Alexander Howell Cooper

1830 -- 1886


Alexander Howell Cooper was born while the Cooper family was living in Hardeman County Tennessee. By the time he had reached his 12th birthday, they had moved to Hot Springs County Arkansas.

Al, as he was called by his family and friends, attended school and worked on the farm. On October 31, 1847, he married Barbara Clift the daughter of William and Mary Ann Clift. Al and Barbary were only seventeen when they married.

When the 1850 census was taken Al and Barbara lived in Saline Township. In the same household were his brothers, Julius and Jasper and their families.
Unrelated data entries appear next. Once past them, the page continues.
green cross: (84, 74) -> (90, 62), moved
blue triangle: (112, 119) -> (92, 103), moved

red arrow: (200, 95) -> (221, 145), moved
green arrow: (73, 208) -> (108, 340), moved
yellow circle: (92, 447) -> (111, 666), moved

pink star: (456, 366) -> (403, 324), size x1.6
Al worked as a farmer renting land the first years of their marriage. In 1851, they purchased a small farm.   During the next ten years they gradually purchased additional acreage. There they farmed and raised horses and mules.  By 1862 they no longer owned land in Hot Spring County.

A total of eleven children were born to Alexander and Barbara Cooper: Frances Elizabeth, James, Caroline, Mary Jane, Emma, Jack, Hume, George Washington, Johnny, Augusta, and Leona.
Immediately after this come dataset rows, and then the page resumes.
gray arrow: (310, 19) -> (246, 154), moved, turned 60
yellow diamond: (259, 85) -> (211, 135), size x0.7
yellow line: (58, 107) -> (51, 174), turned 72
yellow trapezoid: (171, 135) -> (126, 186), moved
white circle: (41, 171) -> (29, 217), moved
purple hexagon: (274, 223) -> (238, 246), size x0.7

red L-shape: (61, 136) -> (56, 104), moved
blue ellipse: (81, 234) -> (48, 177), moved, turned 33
In 1862, Al enlisted in the Confederate Army. He served in Cook's Battalion of the Arkansas Calvary and fought in several battles in the south. During the war he returned home several times to look after his family. At one time he was reported as a deserter, but if there were any consequences they were not included in his war records. Late in the war he was wounded in the leg and limped the remained of his life as a result of the wound. He was discharged from the army in April 1865.
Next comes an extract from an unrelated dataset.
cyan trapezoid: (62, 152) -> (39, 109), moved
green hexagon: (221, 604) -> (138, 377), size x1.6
Barbara remained at home, and with the help of her son, Jim, raised and sold mules and horses to support the family. Two additional children were born while Al was in the army.

According to Frances House-Greiss research notes published in Headstone History, Cemetery Inscriptions, Hot Spring County, Arkansas, Volume IV, during the Civil War it became so dangerous in Hot Springs County, Al and Barbary Cooper moved their family to Seiver County Arkansas. There Barbary and the children remained until after the war, and then moved back to Hot Spring County.  In 1868 A. H. Cooper was taxed for 40 acres in section 21, township 3S, range 16W which was just northeast of Glenrose.   They were also taxed for five horses,  eight cattle, and ten hogs.

In July 1870 when the census was taken, the Cooper family was living in Fenter Township of Hot Springs County and in 1880 they were in Saline Township.  In 1900 Barbara Cooper was still in Saline Township, and her neighbors have the same names as earlier, so it is believed that the Cooper family remained on the land they were on in 1868 probably until Barbara’s death in 1903.

Alexander Howell Cooper died there in February 1886, and was buried in the Fairplay Cemetery.

On the 27th of June 1901, Barbara Cooper made application for a widow's pension. L. D. Bailey, J. G. Baker, and G. W. Winters accompanied Barbara and swore that they had known Al Cooper for twenty-five years and he had served as a soldier in the Confederate Army. On the 21st of August the Pension Board for Hot Springs County awarded Barbara Cooper a $50 pension.

Barbary Clift Cooper was a very active, high spirited woman. She was tall, had a dark complexion, and black hair cut straight around her head. Barbara died in 1903, at the age of seventy-three and was buried next to Al at Fairplay.